There are many different causes of diarrhoea, but a bowel infection (gastroenteritis) is a common cause in both adults and children.

Gastroenteritis can be caused by:

  • virus – such as norovirus or rotavirus
  • Bacteria – such as campylobacter and Escherichia coli (E. coli), which are often picked up from contaminated food 
  • parasite – such as the parasite that causes giardiasis, which is spread in contaminated water

These infections can sometimes be caught during travel abroad, particularly to areas with poor standards of public hygiene. This is known as travellers’ diarrhoea.

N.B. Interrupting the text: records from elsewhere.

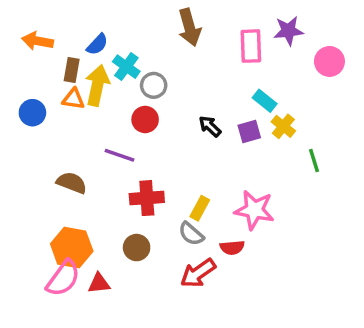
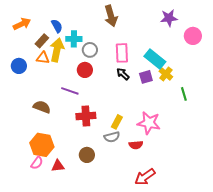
orange arrow: (38, 41) -> (22, 24), turned 144
blue semicircle: (97, 44) -> (57, 26), turned -72
pink rectangle: (251, 46) -> (122, 53), moved
cyan cross: (126, 67) -> (74, 39), turned -35
brown rectangle: (72, 70) -> (42, 41), turned 32
cyan rectangle: (265, 101) -> (155, 59), size x1.5
gray semicircle: (191, 234) -> (112, 137), turned -56
brown circle: (137, 248) -> (87, 155), moved
red arrow: (198, 273) -> (145, 177), moved
pink semicircle: (63, 278) -> (37, 163), size x0.6

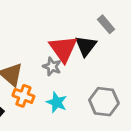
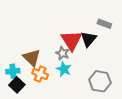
gray rectangle: (106, 24) -> (104, 24), turned -32
cyan star: (57, 102) -> (64, 69), moved

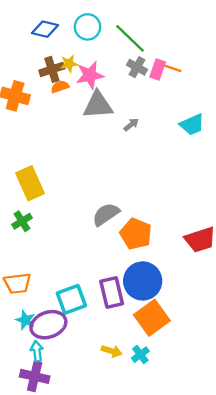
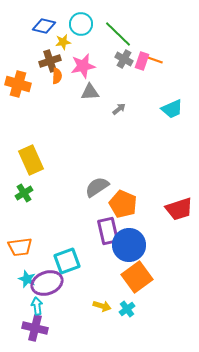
yellow star: (69, 64) -> (63, 42), moved
orange semicircle: (60, 87) -> (57, 76), turned 112
gray triangle: (98, 105) -> (90, 92), size x0.7
purple rectangle: (112, 292) -> (108, 231), moved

Diarrhoea can also be the result of anxiety, a food allergy, medication, or a long-term condition, such as irritable bowel syndrome (IBS).

Treatment

Most cases of diarrhoea clear up after a few days without treatment, and you may not need to see your GP. There are some things you can to help speed up the process of feeling better:

  • You should drink plenty of fluids – small, frequent sips of water – until diarrhoea passes. It’s very important that babies and small children do not become dehydrated.
  • Your pharmacist may suggest you use an oral rehydration solution (ORS) if you or your child are particularly at risk of dehydration.
  • You should eat solid food as soon as you feel able to. If you’re breastfeeding or bottle feeding your baby and they have diarrhoea, you should try to feed them as normal.
  • Stay at home until at least 48 hours after the last episode of diarrhoea to prevent spreading any infection to others.

 

 

When should you see a GP?

It’s important to see your GP if the diarrhoea is particularly frequent or severe, or associated with other symptoms, such as:

  • Blood in your or your child’s stool
  • Persistent vomiting
  • A severe or continuous stomach ache
  • Weight loss
  • Signs of dehydration – including drowsiness, passing urine infrequently, and feeling lightheaded or dizzy
  • Your stool is dark or black – this may be a sign of bleeding inside your stomach

You should also see a GP if you or your child’s diarrhoea is particularly persistent, as this may be a sign of a more serious problem.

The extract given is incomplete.